1.    Pause: It takes from three to five seconds for most people to process high level thoughts; therefore, pausing is essential for critical thinking.  Here are some examples:

·       The speaker allows time for thought after a question or a response

·       Respondents pause before responding to a question or comment

·       Individuals take time to allow ideas and questions to settle in and to reflect on what they have heard.

 

2.    Paraphrase: A well-crafted paraphrase sends the message, “I am trying to understand you-and, therefore, I value what you have to say.”  To paraphrase effectively, listen carefully and observe both the content and emotions of the speaker. Signal your intention to paraphrase by using a reflective stem.  Some examples of reflect stems:

·       You’re suggesting…

·       You’re proposing…

·       So, you are thinking that…

·       So, what you’re wondering is…

·       You’re pondering the effects of…

·       Your hunch is that…

 

3.    Probe for specificity:  To identify generalizations, deletions, and distortions, gently probe for specificity when you hear:

·       Vague nouns and pronouns such as “they.”

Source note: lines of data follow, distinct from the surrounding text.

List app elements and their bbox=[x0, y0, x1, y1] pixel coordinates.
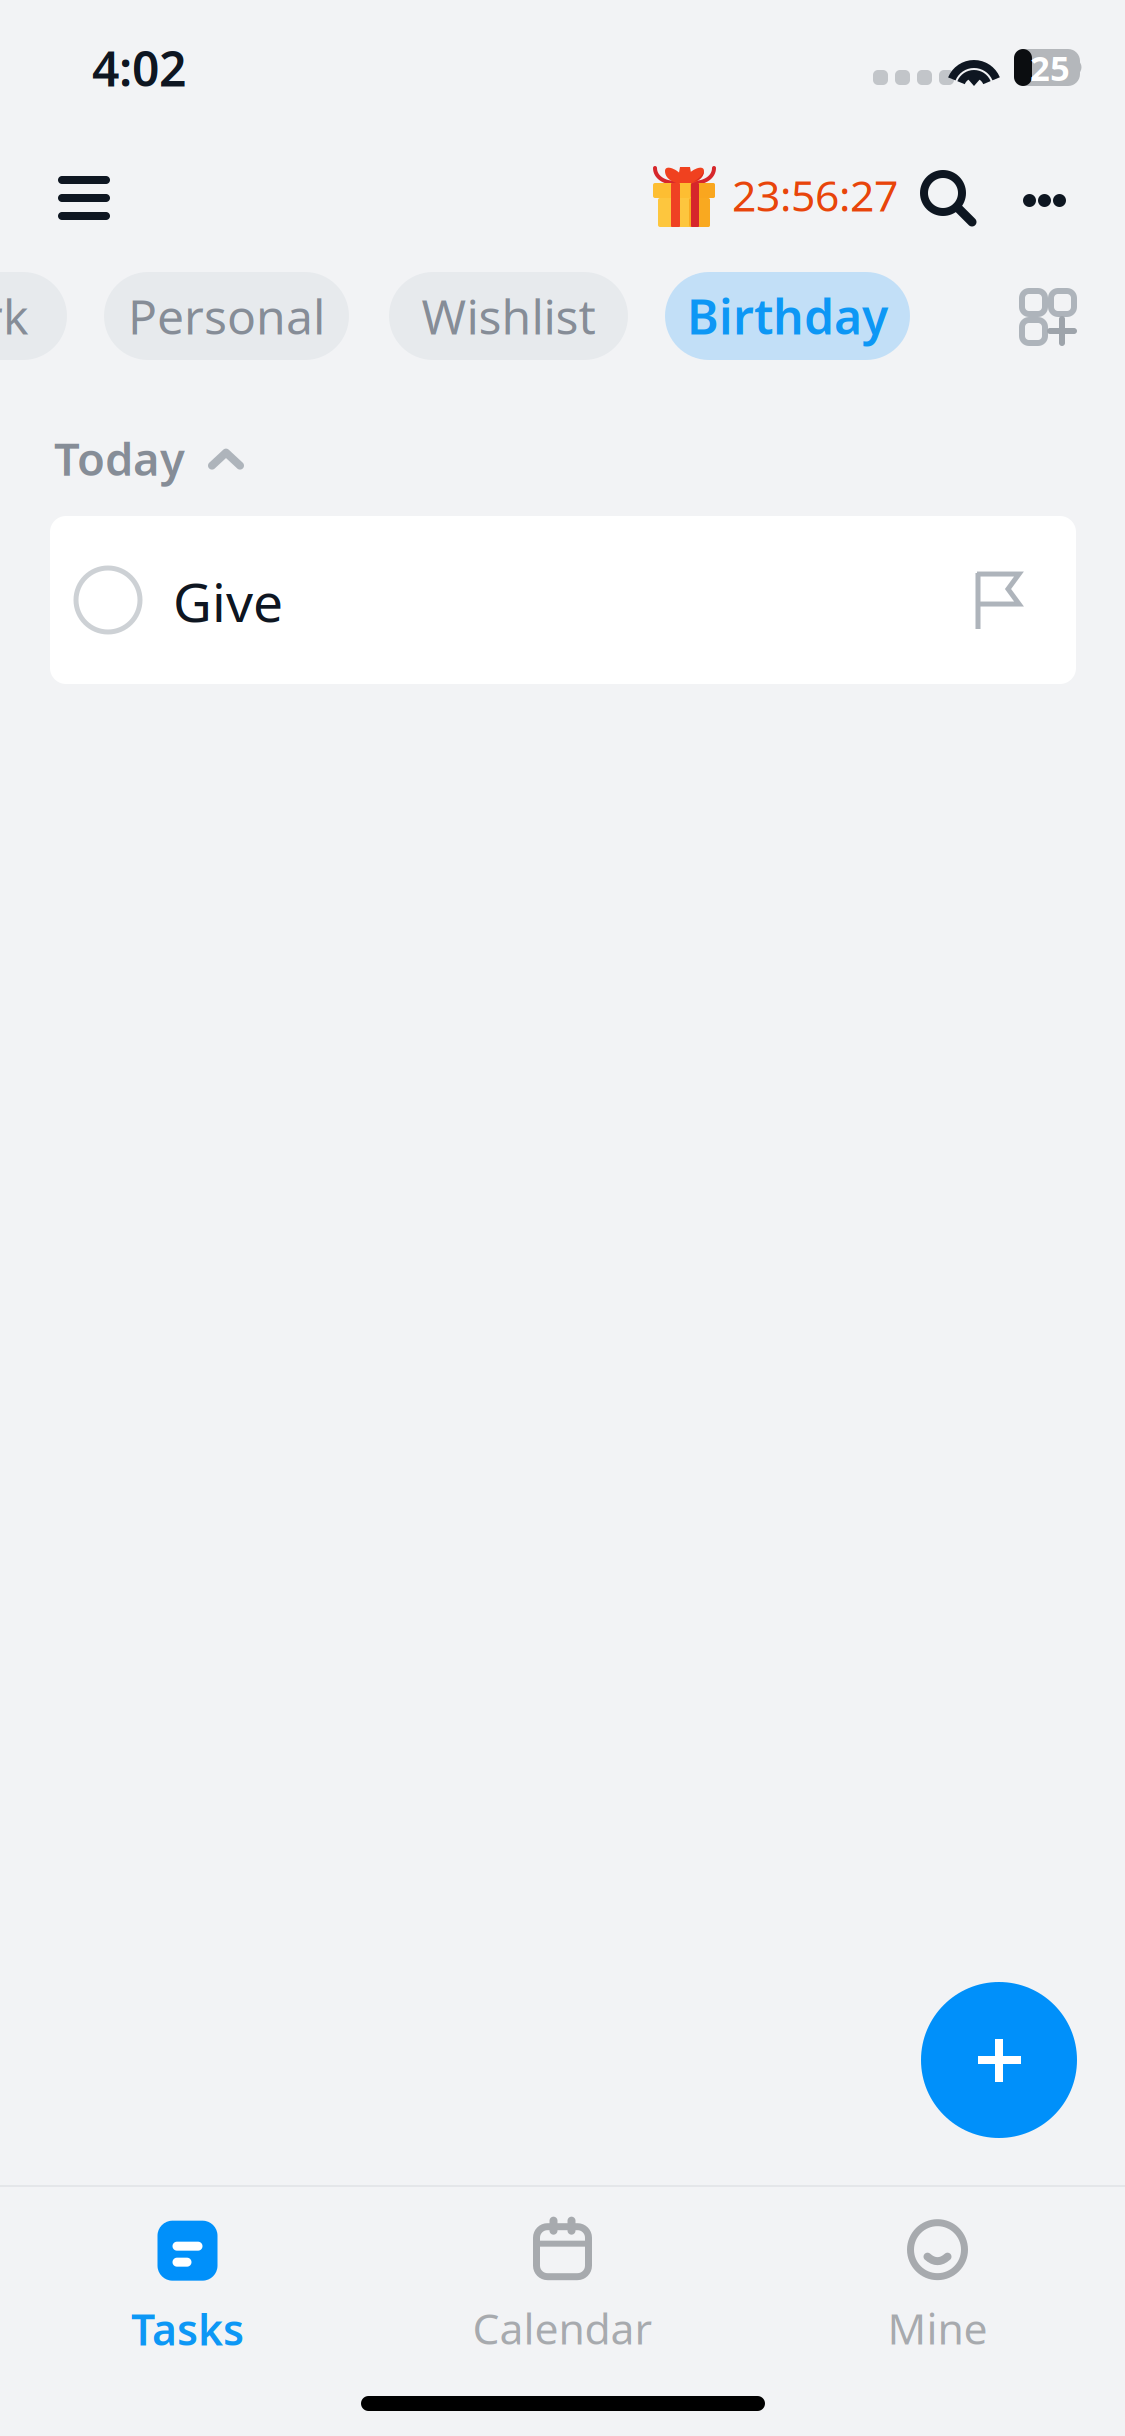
button[interactable]: More options bbox=[997, 150, 1092, 251]
staticText: Wishlist bbox=[422, 284, 596, 348]
staticText: 4:02 bbox=[92, 36, 186, 100]
button[interactable]: Birthday bbox=[665, 272, 910, 360]
button[interactable]: Mine bbox=[750, 2184, 1125, 2363]
button[interactable]: Manage lists bbox=[997, 272, 1099, 362]
button[interactable]: Menu bbox=[28, 138, 140, 254]
button[interactable]: Wishlist bbox=[389, 272, 628, 360]
button[interactable]: Calendar bbox=[375, 2183, 750, 2362]
staticText: 23:56:27 bbox=[732, 167, 898, 223]
button[interactable]: Search bbox=[898, 150, 1000, 248]
button[interactable]: Give bbox=[50, 516, 1076, 684]
staticText: Work bbox=[0, 284, 29, 348]
button[interactable]: Promotion countdown bbox=[650, 150, 898, 240]
staticText: 25 bbox=[1030, 44, 1070, 90]
staticText: Give bbox=[173, 566, 283, 637]
button[interactable]: Personal bbox=[104, 272, 349, 360]
button[interactable]: Add task bbox=[921, 1982, 1077, 2138]
staticText: Mine bbox=[888, 2300, 988, 2356]
staticText: Today bbox=[54, 428, 185, 488]
staticText: Birthday bbox=[687, 284, 888, 348]
staticText: Calendar bbox=[472, 2300, 652, 2356]
staticText: Tasks bbox=[131, 2301, 244, 2357]
staticText: Personal bbox=[128, 284, 325, 348]
button[interactable]: Collapse Today section bbox=[40, 408, 255, 508]
button[interactable]: Work bbox=[0, 272, 67, 360]
button[interactable]: Tasks bbox=[0, 2185, 375, 2364]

·       Subjective words such as “improve”, “unmotivated”, “disrupting”, or “hyperactive.”

·       Comparators such as “best”, “slower”, etc. Ask for the criteria used to make the comparison.

·       Rule words: “You shouldn’t”, “We have to”. Probe for the rules behind such statements; ask, “Where is it written?”

 

4.    Put ideas on the table:  Groups work productively when their members put forward ideas that are supported by data, both qualitative and quantitative. Observations about student learning, school climate, teacher satisfaction, parental attitudes, and the like, are important ideas for mentors, mentees, and colleagues to discuss.  While an idea might start as a hunch or intuition, you should seek to support your ideas with evidence.  If your ideas change or are influenced by the ideas and data of others, state how you modified your original idea and why.

 

5.    Pay attention to yourself and others:  Ideas don’t exchange themselves. They are shared by people, each with his, or her, own goals, moods, and styles of learning and self-expression.  Pay careful attention to how your own ideas and emotions, as well of those around you, are affecting the dialogue.

 

6.    Presume positive intentions:  Honest conversation requires that participants believe in each other’s positive intentions. When you presume that colleagues/friends share your goals for learning and professional growth, are less likely to interpret their comments as threats or challenges.

 

7.    Pursue a balance between advocacy and inquiry:  Strive to spend as much time and energy inquiring into the ideas of others as you do in advocating for your own ideas.